Am Ende einer beeindruckenden Eröffnungsfeier hat Queen Elisabeth II. die Spiele in London offiziell eröffnet - das Olympische Feuer wurde gleich von sieben Fackelträgern entfacht.
Spektakulär und schrill, aber auch besinnlich und
anrührend - unter dem Motto "Isles of Wonder" (Inseln der Wunder) hat sich Großbritannien bei der Eröffnungsfeier der XXX. Olympischen Sommerspiele in London als Gastgeber mit Herz und Humor präsentiert. 80.000 Zuschauer im Olympiastadion und bis zu vier Milliarden Menschen weltweit vor den TV-Geräten ließen sich am Freitagabend von einer stilvollen Show verzaubern, bei der Tradition und Moderne in bunten Bildern miteinander verschmolzen.
Schon bevor die Sportler aus 204 Ländern ins Stadion
einmarschierten und das olympische Feuer nach einem 70-tägigen
Fackellauf durch ganz Großbritannien die Arena erreichte, wurden die Zuschauer von dem für 27 Millionen Pfund (34 Millionen Euro)

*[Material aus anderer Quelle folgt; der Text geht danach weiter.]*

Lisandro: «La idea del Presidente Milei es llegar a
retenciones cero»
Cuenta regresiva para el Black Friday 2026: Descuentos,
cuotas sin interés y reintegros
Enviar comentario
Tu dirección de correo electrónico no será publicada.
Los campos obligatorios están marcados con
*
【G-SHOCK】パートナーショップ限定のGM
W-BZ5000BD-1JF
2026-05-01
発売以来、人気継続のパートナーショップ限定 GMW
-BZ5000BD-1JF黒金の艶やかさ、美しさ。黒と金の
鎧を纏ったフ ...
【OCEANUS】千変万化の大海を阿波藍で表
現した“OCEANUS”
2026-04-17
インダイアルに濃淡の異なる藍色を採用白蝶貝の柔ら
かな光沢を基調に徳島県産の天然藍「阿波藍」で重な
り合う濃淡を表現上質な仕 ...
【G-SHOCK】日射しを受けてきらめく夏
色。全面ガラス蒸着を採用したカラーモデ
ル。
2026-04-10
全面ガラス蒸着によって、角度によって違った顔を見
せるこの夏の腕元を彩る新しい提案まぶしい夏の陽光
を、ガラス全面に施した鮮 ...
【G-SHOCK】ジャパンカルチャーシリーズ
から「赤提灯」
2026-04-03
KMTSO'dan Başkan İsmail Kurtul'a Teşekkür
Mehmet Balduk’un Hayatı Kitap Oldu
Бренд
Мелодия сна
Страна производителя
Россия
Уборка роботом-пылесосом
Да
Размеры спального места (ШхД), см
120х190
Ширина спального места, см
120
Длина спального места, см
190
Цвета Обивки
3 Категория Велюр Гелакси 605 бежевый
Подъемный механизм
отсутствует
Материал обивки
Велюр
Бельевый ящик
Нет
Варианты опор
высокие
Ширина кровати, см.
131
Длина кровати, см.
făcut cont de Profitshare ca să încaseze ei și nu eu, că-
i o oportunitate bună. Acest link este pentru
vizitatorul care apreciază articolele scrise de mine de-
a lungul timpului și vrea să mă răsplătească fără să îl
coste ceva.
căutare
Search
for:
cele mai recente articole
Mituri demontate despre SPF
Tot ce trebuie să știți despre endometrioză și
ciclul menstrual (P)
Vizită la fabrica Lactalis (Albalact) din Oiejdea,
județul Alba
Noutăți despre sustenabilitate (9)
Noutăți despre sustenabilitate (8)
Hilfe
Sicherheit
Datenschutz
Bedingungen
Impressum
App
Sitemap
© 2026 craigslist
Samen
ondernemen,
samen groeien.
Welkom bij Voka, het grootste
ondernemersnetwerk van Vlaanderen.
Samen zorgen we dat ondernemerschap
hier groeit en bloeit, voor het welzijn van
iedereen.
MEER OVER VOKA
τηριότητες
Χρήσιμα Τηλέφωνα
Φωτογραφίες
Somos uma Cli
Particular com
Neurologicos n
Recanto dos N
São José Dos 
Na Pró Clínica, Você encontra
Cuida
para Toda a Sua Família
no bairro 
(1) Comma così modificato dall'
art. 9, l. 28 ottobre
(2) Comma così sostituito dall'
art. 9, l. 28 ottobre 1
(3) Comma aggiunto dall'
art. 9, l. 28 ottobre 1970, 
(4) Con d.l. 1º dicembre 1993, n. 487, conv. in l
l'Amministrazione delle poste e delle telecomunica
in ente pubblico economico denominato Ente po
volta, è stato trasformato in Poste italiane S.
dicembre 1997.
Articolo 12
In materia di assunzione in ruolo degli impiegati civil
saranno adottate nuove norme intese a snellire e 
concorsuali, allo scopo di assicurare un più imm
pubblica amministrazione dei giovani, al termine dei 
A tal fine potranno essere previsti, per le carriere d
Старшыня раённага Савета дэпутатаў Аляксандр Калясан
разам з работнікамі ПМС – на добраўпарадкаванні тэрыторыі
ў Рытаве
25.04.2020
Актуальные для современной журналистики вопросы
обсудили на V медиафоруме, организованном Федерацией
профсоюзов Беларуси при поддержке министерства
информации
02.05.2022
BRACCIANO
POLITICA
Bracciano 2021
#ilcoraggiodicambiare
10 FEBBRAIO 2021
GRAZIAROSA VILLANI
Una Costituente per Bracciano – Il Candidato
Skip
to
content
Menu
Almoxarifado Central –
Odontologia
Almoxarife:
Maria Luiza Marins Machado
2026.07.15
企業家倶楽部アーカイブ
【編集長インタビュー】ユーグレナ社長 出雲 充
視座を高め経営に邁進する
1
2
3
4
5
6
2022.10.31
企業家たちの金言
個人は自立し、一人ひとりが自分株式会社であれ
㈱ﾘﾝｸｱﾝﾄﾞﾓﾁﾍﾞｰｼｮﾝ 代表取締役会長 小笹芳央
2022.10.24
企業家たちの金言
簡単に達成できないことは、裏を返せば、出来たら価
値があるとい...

inszenierten Programm mitgerissen, das vom Tour-de-France-Sieger Bradley Wiggins eröffnet wurde. Wiggins gab im Gelben
Trikot mit einem Glockenschlag das seit Jahren ersehnte Startsignal. Später sollte die Queen vor der mit Spannung erwarteten Entzündung des Feuers die Spiele feierlich eröffnen.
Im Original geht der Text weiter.